Prospectively collected data from the ongoing Barcelona clinically isolated syndrome (CIS) cohort, which includes more than 1,000 patients with CIS, showed that patients with a serum vitamin D below 8.0 ng/mL (9% of 503 patient samples) had more than double the risk for accumulated disability when compared with those who had higher vitamin D levels. The hazard ratio for disability with severely low vitamin D levels was 2.3 (P = .049) in an analysis adjusted for the potential confounding factors of patients’ sex and age, the number of baseline T2 lesions, receipt of disease-modifying treatment, CIS topography, and oligoclonal bands. Disability accumulation was defined as an Expanded Disability Status Scale score of 3.0 or more.

maria zuluanga

Dr. Maria Zuluaga

Nonsmokers had less than half the risk for disability progression (HR, 0.4; P = .002) when compared with people with CIS who currently smoked (43% of 464 patient samples).

However, neither vitamin D deficiency nor current smoking predicted the conversion of CIS to clinically definite multiple sclerosis (CDMS), said María Zuluaga, MD, of the Centre d’Esclerosi Múltiple de Catalunya at Vall d’Hebron University Hospital in Barcelona.
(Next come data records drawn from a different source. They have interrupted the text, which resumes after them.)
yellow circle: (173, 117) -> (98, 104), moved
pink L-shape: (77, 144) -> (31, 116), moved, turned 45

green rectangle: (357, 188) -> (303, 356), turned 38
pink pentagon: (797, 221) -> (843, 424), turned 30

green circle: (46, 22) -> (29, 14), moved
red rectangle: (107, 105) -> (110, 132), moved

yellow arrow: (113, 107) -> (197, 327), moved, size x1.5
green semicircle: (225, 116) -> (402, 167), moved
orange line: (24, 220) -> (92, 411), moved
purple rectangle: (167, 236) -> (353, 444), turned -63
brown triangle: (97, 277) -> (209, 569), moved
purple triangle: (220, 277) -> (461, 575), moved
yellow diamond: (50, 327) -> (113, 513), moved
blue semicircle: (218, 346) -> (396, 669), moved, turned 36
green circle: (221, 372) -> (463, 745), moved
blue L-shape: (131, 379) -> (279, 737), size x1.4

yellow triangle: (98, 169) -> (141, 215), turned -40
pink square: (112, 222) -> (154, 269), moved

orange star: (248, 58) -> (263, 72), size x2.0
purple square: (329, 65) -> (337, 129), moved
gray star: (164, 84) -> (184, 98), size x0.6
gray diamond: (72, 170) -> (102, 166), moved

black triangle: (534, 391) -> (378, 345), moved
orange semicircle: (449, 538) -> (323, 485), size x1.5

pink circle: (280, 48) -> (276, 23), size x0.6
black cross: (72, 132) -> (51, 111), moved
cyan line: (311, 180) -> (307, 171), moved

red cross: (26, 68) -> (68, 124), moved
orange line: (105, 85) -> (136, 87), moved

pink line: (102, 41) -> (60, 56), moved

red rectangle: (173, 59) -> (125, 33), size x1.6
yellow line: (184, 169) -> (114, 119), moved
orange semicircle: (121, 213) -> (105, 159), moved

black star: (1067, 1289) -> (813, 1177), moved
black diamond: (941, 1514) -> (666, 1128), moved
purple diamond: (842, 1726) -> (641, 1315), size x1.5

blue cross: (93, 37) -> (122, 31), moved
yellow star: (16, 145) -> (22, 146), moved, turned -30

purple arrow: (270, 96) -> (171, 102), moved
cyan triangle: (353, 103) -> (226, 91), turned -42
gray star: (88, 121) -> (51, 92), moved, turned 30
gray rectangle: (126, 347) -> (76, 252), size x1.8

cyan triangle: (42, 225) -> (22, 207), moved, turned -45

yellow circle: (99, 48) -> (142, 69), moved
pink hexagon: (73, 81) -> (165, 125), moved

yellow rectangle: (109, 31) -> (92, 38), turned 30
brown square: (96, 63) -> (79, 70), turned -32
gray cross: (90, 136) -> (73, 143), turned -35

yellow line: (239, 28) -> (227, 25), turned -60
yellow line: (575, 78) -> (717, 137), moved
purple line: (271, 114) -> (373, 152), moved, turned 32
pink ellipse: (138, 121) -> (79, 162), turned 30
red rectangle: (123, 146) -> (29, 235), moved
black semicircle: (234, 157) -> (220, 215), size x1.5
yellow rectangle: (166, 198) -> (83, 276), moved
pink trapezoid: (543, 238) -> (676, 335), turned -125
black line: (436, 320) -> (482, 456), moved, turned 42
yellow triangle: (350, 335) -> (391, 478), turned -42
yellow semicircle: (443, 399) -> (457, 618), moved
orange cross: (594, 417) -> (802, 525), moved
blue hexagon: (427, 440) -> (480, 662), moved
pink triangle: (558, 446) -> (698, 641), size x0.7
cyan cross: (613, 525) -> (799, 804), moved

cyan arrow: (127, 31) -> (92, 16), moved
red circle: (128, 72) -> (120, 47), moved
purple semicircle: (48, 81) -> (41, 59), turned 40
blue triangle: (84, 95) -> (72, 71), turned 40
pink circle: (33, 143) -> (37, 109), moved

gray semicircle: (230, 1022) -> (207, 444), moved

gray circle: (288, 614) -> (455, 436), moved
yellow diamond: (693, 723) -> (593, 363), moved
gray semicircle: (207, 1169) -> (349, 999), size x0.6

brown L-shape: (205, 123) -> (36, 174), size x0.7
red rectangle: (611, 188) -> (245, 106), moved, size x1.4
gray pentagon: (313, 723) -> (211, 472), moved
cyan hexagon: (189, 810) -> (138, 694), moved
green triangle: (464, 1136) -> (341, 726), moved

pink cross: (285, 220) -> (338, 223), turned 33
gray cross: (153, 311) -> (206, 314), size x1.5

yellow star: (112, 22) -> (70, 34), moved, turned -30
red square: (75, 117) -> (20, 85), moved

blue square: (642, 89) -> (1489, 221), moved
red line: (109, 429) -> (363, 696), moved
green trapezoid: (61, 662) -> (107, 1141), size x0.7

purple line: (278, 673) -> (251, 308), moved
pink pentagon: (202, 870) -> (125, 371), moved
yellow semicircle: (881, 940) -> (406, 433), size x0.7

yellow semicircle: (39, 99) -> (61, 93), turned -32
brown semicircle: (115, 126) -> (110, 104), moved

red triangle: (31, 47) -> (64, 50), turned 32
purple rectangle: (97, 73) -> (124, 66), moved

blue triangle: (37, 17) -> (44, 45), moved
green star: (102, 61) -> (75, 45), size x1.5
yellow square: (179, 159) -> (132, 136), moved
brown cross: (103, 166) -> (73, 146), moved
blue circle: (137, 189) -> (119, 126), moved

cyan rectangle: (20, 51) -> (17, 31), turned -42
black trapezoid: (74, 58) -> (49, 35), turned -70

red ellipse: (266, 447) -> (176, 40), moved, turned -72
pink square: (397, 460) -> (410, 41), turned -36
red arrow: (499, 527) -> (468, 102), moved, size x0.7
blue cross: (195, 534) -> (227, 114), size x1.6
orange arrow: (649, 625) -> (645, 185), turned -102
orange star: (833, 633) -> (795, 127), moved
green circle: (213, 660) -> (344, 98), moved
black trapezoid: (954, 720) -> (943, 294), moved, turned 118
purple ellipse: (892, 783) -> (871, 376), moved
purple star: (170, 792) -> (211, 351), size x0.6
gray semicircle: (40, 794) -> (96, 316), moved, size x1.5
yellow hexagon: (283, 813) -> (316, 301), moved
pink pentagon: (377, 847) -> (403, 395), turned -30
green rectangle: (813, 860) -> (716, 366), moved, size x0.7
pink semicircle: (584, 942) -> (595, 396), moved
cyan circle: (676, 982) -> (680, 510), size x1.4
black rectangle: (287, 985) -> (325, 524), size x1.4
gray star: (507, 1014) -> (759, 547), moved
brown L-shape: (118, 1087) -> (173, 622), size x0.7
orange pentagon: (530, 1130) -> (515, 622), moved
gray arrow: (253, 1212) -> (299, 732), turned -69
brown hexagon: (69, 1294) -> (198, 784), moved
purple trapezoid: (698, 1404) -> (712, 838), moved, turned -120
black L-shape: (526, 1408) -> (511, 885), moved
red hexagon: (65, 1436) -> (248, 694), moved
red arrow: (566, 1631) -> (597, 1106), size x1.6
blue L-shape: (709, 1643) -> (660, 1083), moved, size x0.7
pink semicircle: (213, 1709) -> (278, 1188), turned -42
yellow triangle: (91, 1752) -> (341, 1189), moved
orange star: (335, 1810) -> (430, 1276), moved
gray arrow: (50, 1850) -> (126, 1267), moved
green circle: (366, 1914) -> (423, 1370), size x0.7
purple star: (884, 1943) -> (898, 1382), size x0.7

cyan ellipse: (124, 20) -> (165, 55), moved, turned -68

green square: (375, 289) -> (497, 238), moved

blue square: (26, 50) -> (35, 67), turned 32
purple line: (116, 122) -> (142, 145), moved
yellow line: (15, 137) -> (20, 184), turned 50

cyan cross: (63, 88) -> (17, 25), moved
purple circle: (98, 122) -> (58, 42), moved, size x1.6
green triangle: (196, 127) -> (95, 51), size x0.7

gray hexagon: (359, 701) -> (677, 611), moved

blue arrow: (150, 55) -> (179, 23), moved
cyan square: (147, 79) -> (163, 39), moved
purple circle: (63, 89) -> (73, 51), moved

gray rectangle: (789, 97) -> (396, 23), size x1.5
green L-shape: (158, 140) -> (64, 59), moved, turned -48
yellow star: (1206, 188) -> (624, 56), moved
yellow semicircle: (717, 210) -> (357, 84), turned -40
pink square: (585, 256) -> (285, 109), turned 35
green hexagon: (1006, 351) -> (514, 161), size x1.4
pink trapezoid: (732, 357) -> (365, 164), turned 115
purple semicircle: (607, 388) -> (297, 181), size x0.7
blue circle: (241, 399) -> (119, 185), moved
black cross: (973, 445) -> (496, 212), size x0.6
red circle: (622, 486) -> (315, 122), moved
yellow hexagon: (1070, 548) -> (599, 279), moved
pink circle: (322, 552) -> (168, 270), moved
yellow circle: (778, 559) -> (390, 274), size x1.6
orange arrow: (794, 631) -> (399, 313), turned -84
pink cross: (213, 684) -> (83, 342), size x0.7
Environmental factors such as vitamin D levels and smoking have been purported to play a role in the development of CIS to CDMS, Dr. Zuluaga explained at the annual congress of the European Committee for Treatment and Research in Multiple Sclerosis (ECTRIMS).

Blood samples collected within 6 months of a diagnosis of CIS were examined and vitamin D deficiency defined as normal, mild, moderate, or severe based on serum 25-hydroxy vitamin D of greater than 20, 16-20, 8-15, and less that 8 ng/mL.

Levels of the nicotine metabolite cotinine in the blood were used as a proxy for current smoking. Cotinine has a half-life of around 20 hours and smokers – active or passive – have a level of 14 ng/mL or more while nonsmokers have a level of less than 14 ng/mL.

The study received no commercial funding. Dr. Zuluaga reported having no conflict of interest related to the study.